At times you wish they had the courage to confide in those closest to them, that perhaps they would be able to find some redemption or comfort, but the potentially negative consequences weigh too heavily on their minds. Ennis Del Mar (Heath Ledger) has a vivid memory from his childhood of a gay man being brutally murdered, so any risk of that, no matter how small, is a risk he is unprepared to take. If there is any small bit of comfort for Ennis, it is that time may provide him relief. Perhaps not in Wyoming just yet, but in time.
Much has been made of the performances in Brokeback Mountain, and they are universally good, but the turn by Heath Ledger is stunning. He steals the entire film as he absolutely disappears inside his character. There's a tendency to assume he's just channelling Clint Eastwood, but he brings so many more layers to the performance. Every so often an established actor comes from nowhere to shock us with actual acting ability above and beyond anything they seemed capable of. Anyone who tells you they thought Heath Ledger had this in him is a damn liar. The world has truly lost a great actor. Jake Gyllenhaal, for his part, is sort of a microcosm of his entire career - good in one scene, average in the next, and a bit all over the map.

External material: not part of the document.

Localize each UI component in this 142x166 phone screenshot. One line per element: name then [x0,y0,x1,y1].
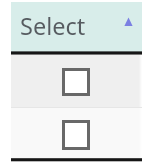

His Jack Twist is the ying to Ennis' yang, but he seems to be spending too much energy showing us how good he can be instead of just being good. If the film has a weak link, he may be it.
Long story short, this is a great film, a heartbreaking subversion of the western by one of the world's greatest working directors and a piece of cinema that no true Film lover should afford to miss. It may be ten minutes too long and one of the lead characters may be simply good as opposed to great, but that's no reason to avoid seeing it. And neither is the subject matter, unless of course you hate seeing the entrails of sheep. If that's the case, just cover your eyes and it'll be over before you know it.
This is a beautiful film in all regards. The acting is perfect, the cinematography is stunning, the slow pace of the movie really works, and the story itself is captivating. I do not see this, as many others seem to, as an offensive film about gay lovers. I see this as a rather sad love story between two human beings who are caught between how they feel and how their society expects them to feel. An epic film.
Ang Lee's American cowboys. I really don't see the moral shock value or the controversy in this film. I thought it was great, specially for the direction and the sweet musical score. Fine movie.
I had my reservations about seeing this film but I'm glad that I did. Ledger and Gyllenhaal do good jobs of the main characters. Supporting cast are also good.
Watch a movie with two GAY cowboys? Why I am I even surprised even more, I should have grown used to the ever circulating junk out in that main stream of disease called society.